True is very expensive when calling abroad.  Also, the staff are useless.  DTAC very cheap calling abroad and staff not quite so useless.

----------


## Dillinger

^ All 3 of them have cheap international dialling, probaly via V.O.I.P

Dial 006 before  your number for True which is only 3 baht a minute to the States and 21 other destinations

----------


## Bettyboo

> i think it all depends what part of thailand your in





> ..and what you're using it for..calling, sms, interne


Agreed.

AIS are probably the best for calls; but expensive and sneaky fukers.

True are probably best for 3G and internet services, but expensive and sneaky fukers.

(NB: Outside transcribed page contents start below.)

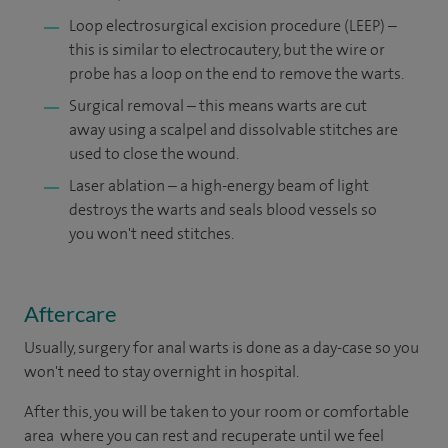
Loop electrosurgical excision procedure (LEEP) –
this is similar to electrocautery, but the wire or
probe has a loop on the end to remove the warts.
Surgical removal – this means warts are cut
away using a scalpel and dissolvable stitches are
used to close the wound.
Laser ablation – a high-energy beam of light
destroys the warts and seals blood vessels so
you won't need stitches.
Aftercare
Usually, surgery for anal warts is done as a day-case so you
won't need to stay overnight in hospital.
After this, you will be taken to your room or comfortable
area where you can rest and recuperate until we feel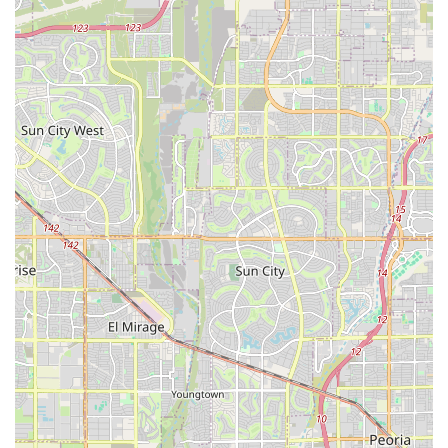
veterinary visits, which is a major comfort for pets and
their owners.
Urgent, Same-Day Care Focus:
Unlike many general
practices, the clinic specifically reserves time to
accommodate urgent walk-in or same-day needs,
providing a critical intermediate option between
routine appointments and 24/7 emergency rooms.
Multi-Modal Pain Management:
The CVPP (Certified
Veterinary Pain Practitioner) certification ensures
comprehensive, cutting-edge pain management
strategies, integrating traditional medicine with
alternative therapies like acupuncture.
Advanced In-House Diagnostics:
Offering services like
CT imaging, Ultrasound, and Emergency Surgery on
site allows for rapid diagnosis and treatment, ensuring
quicker answers and immediate action when needed.
Transparent and Ethical Practice:
The clinic prioritizes
price transparency and takes the time to review
detailed care plans and cost estimates for procedures
like dental work and surgery, building trust with the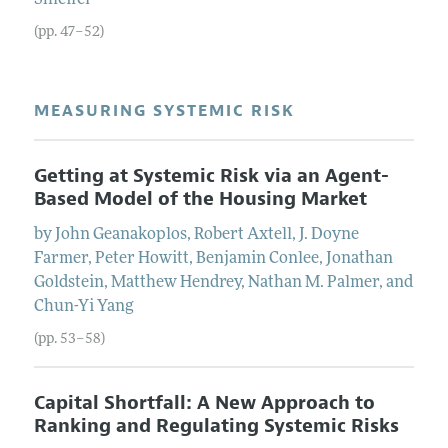
(pp. 47–52)
MEASURING SYSTEMIC RISK
Getting at Systemic Risk via an Agent-
Based Model of the Housing Market
by
John
Geanakoplos
,
Robert
Axtell
,
J.
Doyne
Farmer
,
Peter
Howitt
,
Benjamin
Conlee
,
Jonathan
Goldstein
,
Matthew
Hendrey
,
Nathan
M.
Palmer
, and
Chun-Yi
Yang
(pp. 53–58)
Capital Shortfall: A New Approach to
Ranking and Regulating Systemic Risks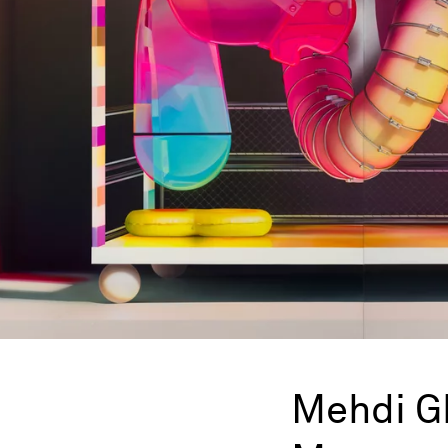
Mehdi G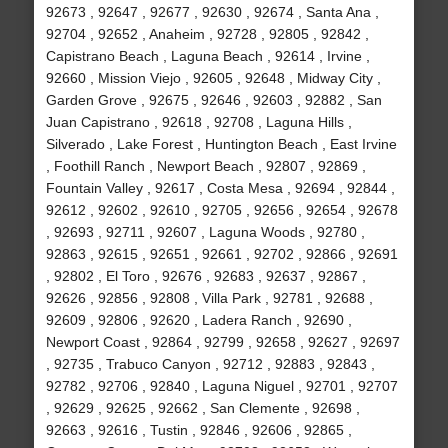
92673 , 92647 , 92677 , 92630 , 92674 , Santa Ana ,
92704 , 92652 , Anaheim , 92728 , 92805 , 92842 ,
Capistrano Beach , Laguna Beach , 92614 , Irvine ,
92660 , Mission Viejo , 92605 , 92648 , Midway City ,
Garden Grove , 92675 , 92646 , 92603 , 92882 , San
Juan Capistrano , 92618 , 92708 , Laguna Hills ,
Silverado , Lake Forest , Huntington Beach , East Irvine
, Foothill Ranch , Newport Beach , 92807 , 92869 ,
Fountain Valley , 92617 , Costa Mesa , 92694 , 92844 ,
92612 , 92602 , 92610 , 92705 , 92656 , 92654 , 92678
, 92693 , 92711 , 92607 , Laguna Woods , 92780 ,
92863 , 92615 , 92651 , 92661 , 92702 , 92866 , 92691
, 92802 , El Toro , 92676 , 92683 , 92637 , 92867 ,
92626 , 92856 , 92808 , Villa Park , 92781 , 92688 ,
92609 , 92806 , 92620 , Ladera Ranch , 92690 ,
Newport Coast , 92864 , 92799 , 92658 , 92627 , 92697
, 92735 , Trabuco Canyon , 92712 , 92883 , 92843 ,
92782 , 92706 , 92840 , Laguna Niguel , 92701 , 92707
, 92629 , 92625 , 92662 , San Clemente , 92698 ,
92663 , 92616 , Tustin , 92846 , 92606 , 92865 ,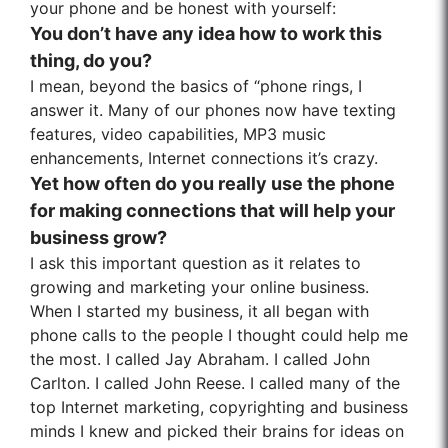
your phone and be honest with yourself:
You don’t have any idea how to work this
thing, do you?
I mean, beyond the basics of “phone rings, I
answer it. Many of our phones now have texting
features, video capabilities, MP3 music
enhancements, Internet connections it’s crazy.
Yet how often do you really use the phone
for making connections that will help your
business grow?
I ask this important question as it relates to
growing and marketing your online business.
When I started my business, it all began with
phone calls to the people I thought could help me
the most. I called Jay Abraham. I called John
Carlton. I called John Reese. I called many of the
top Internet marketing, copyrighting and business
minds I knew and picked their brains for ideas on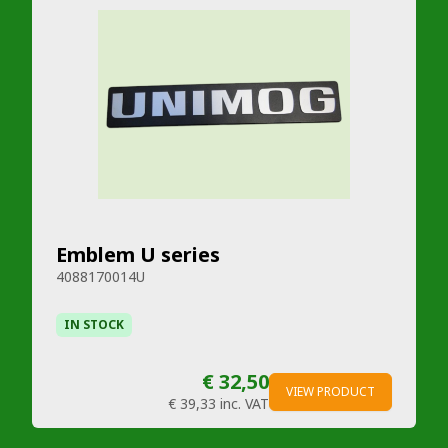
Emblem U series
4088170014U
IN STOCK
€ 32,50
VIEW PRODUCT
€ 39,33
inc. VAT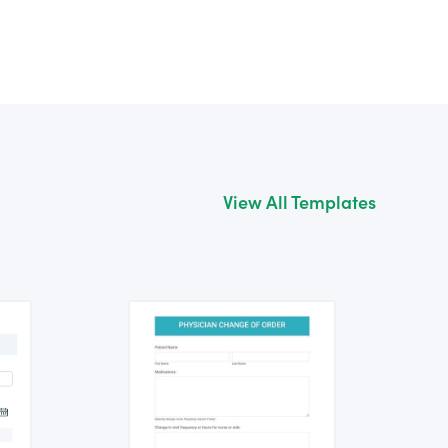
View All Templates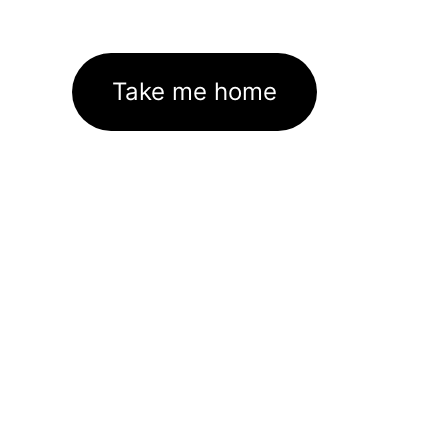
Take me home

I've got a short term pay as you go DTAC 3g/phone package for one month. I'm in Bangkok, it's pretty good. Though, they're sneaky cheating fukers, imo...

----------


## Satonic

> ^ All 3 of them have cheap international dialling, probaly via V.O.I.P
> 
> Dial 006 before  your number for True which is only 3 baht a minute to the States and 21 other destinations


009 with AIS

----------


## The Fresh Prince

Has anyone tried the 4G on True yet?

----------


## Brown Sugar

> i think it all depends what part of thailand your in..where i live dtac is shite ...


Very true where we live (55klm north Nakhon Sawan) apart from "True" (which signal is rubbish) there is not a lot to choose between any of them They all have their weak signal spots but generally no problem. Used to use 'One To Call' (AIS) for first three years in Thailand no problems until they started to get greedy, not on call costs, but on 'top-up charges'. After three months of complaining re this to them and receiving answers like "it's up to you whether you quit or not" I gave up and switched to DTAC this was about four years ago. To date no problems top ups are good for one year (not one month like AIS) so you only get a THB30 charge for service every twelve months. Also on my travels all over Thailand never experience reception problems except in the hills west of Tac.
In our area True are putting up loads of notices about their '3G' services, not really interested as apart from saying Hello and texting all these other services do not interest me so 2G suites me fine. Son in-law visited last month with all his technical gismo's could not detect any 3G signal in our area at all. Also they are trying to sell their internet connections must only available by 'mobile phone' reception (usually not very fast) as only five of us in the village and the surrounding area have TOT land lines. Incidentally TOT internet speeds generally reliable and fast enough to watch movies and receive BBC world service on the internet.

----------


## Frankenstein

Salve.

I'm getting an AIS prepaid 3G card for a friend who is here for 3 months. The reason I am choosing AIS, in case somebody wonders, is because her phone does not support 3G on the 850 band, which rules out TRUE and DTAC. 

As far as I can make out from this AIS internet plans link: 3G , the longest duration available is 30 days, for which 4 GB costs 799 baht. 

My question is, does anybody here happen to know whether the 4 GB are transferred past those 30 days if you top up the card before 30 days have passed, or do you actually need to pay 799 baht every month to get your new 4 GB?

----------


## Dillinger

it wont carry over, use it or lose it

----------


## Philco

When in Bangkok I always use DTAC. 

The reception is good and it is relatively cheap to call overseas.

Plus they offer a free translation service - which is a Godsend for a newbie like me.

Over Christmas my g/f was using an AIS sim. She felt that the credit seemed to evaporate pretty quickly and we found it difficult to find top-ups (unlike DTAC which seems to have a lot more vendors on board).

True seems popular but isn't as English-language friendly as the others.

----------